» Task to complete
Write out an exact copy of the line containing "क्षेत्रलाई भूकम्पको जोखिम" and all lines that follow it in the data below, leaving out pictures.

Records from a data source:

<<<<

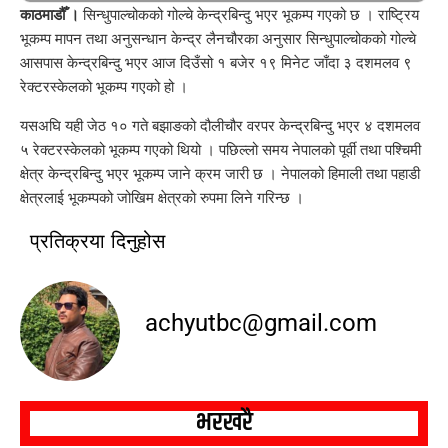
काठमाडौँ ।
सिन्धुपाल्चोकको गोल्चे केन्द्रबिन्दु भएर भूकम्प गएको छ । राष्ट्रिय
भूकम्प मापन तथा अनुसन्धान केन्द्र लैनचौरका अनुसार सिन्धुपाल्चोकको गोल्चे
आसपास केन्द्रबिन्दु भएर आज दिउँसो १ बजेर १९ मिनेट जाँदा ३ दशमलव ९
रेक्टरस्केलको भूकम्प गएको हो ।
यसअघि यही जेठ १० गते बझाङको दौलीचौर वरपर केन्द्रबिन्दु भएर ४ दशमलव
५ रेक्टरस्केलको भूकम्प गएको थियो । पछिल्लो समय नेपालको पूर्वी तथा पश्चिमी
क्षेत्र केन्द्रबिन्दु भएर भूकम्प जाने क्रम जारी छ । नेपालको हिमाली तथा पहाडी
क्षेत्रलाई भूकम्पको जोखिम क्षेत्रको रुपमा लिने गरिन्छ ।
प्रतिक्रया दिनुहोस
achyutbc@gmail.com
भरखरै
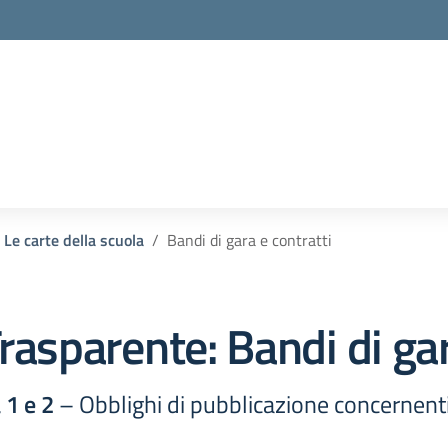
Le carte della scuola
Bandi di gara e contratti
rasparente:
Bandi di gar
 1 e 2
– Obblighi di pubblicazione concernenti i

>>>>

» Task response
क्षेत्रलाई भूकम्पको जोखिम क्षेत्रको रुपमा लिने गरिन्छ ।
प्रतिक्रया दिनुहोस
achyutbc@gmail.com
भरखरै
Le carte della scuola
Bandi di gara e contratti
rasparente:
Bandi di gar
 1 e 2
– Obblighi di pubblicazione concernenti i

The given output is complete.